Hey Marcus,
thank you for following my suggestion to take the discussion here. I
didn't expect you to do that right away ;-), but here we are ;-)
Yes, sounds about right, plus the actual content like images etc,
but those only once.
On a sidebar: A 20 minutes sync shouldn't make too much sense for
most cases, as afaik Google doesn't poll the feeds all that
frequently. So once an hour should be ok and for example my gf uses
once every four hours, because she is looking for content, not
breaking news.
The only need for frequent updates I can see is for syncing back to
Reader, because you might be switching back to the Google Reader web
interface and expect your changes from the phone to be reflected
already. For this particular case though, there is already a solution
in place: The upload-only-sync, that happens automatically 5 minutes
after your last change.
One way to shrink the MBs would be for NewsRob to use gzip when
talking to Google Reader. But as most users are on a flat rate that
doesn't seem like the right tradeoff in most cases, as gunzipping is
very CPU intensive. And performance is not an aspect that NewsRob is
all that good at right now. Furthermore CPU usage means, burning
through the battery faster and producing more heat, which will also
reduce battery life.
And it would only lessen the problem, not solve it.
Ok, now to the proposed approach, please consider this. You have a
capacity of 500 articles, 500 articles are downloaded in the database
after a "full-sync". 250 of them are read, 250 unread. Ok, so far?
Now you want to make a "partial-sync". You ask Google Reader for the
latest 500 articles that are unread.
Now the 250 articles that are unread in the local database need to
be fetched too. So with this approach you would have only cut this
problem into a half, so instead of 1.000.000 articles (taken from your
mail) it would be 500.000 articles.
And as this doesn't solve my problem, not even reduce it by a
magnitude, I would stop here. But for the sake of argument and because
I might be missing something here, now as we got 500 unread articles
from Google the other 250 articles, that we don't have in our local
database, would need to be added to our local database, right? When
doing that, we would reach a capacity of 750. The limit was 500
though. Which 250 to delete? The read ones? The user might still want
them, in particular might just have marked one (accidentally) as read
and would be annoyed if s/he can't undo his or her action later on.
The last issue might be circumvented somewhat, when decoupling the
storage capacity (let's say we increase that to 5.000) from the
download chunk size (500 articles).

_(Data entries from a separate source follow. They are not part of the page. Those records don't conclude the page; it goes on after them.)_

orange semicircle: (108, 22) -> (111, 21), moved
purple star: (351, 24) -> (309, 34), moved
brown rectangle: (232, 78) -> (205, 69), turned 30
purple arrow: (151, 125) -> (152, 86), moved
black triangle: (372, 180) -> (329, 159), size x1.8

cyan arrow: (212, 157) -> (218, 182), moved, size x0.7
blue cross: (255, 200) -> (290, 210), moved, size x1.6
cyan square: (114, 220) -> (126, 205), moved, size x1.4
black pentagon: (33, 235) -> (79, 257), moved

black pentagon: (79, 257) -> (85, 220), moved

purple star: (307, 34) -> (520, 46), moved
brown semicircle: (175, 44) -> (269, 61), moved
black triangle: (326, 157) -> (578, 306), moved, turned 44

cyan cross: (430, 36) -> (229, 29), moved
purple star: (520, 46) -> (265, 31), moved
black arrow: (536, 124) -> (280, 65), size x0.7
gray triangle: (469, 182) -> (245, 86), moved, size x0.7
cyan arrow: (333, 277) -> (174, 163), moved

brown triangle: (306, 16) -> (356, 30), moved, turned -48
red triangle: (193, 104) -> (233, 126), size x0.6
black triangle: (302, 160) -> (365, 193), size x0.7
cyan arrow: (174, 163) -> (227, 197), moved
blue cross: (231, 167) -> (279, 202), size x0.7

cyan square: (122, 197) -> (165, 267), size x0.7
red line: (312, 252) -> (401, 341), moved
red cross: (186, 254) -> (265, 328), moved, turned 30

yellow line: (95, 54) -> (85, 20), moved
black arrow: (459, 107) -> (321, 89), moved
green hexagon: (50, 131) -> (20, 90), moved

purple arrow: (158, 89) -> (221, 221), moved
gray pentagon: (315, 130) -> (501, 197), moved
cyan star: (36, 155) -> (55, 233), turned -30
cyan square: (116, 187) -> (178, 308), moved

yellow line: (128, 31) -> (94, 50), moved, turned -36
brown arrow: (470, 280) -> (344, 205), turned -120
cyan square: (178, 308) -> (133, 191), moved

But this would mean that an old
article that was in the state read locally will not know when the
article was set to unread in Google Reader. At least not until the
next full sync.
Also having a full and a partial-sync is a complicated concept. Some
users told me that they don't read the release notes, nor the website
and wouldn't even want to watch a video. So everything that is non-
intuitive needs explaining, and therefore will miss many users.
Btw. This is exactly the reasons why I will release a version of
NewsRob on Sunday that has a new navigation, because the old way was
too complicated to explain. You'll see what I am talking about on
Sunday.
But continuing with the original problem: Users will be po'ed,
because they marked something old as read (or unread, or starred, or
shared, etc.) and it doesn't show up with the new state on their
phone. They will hate NewsRob for it, write flame mails to me and post
1-star ratings on the Android Market ;-(
The same problem exists, when using some other undocumented feature
of the Google Reader API, where I can specify when I last accessed
there service, but then it also swallows state changes. After
discovering that I didn't investigate this route further, but maybe
there are even other issues waiting for me.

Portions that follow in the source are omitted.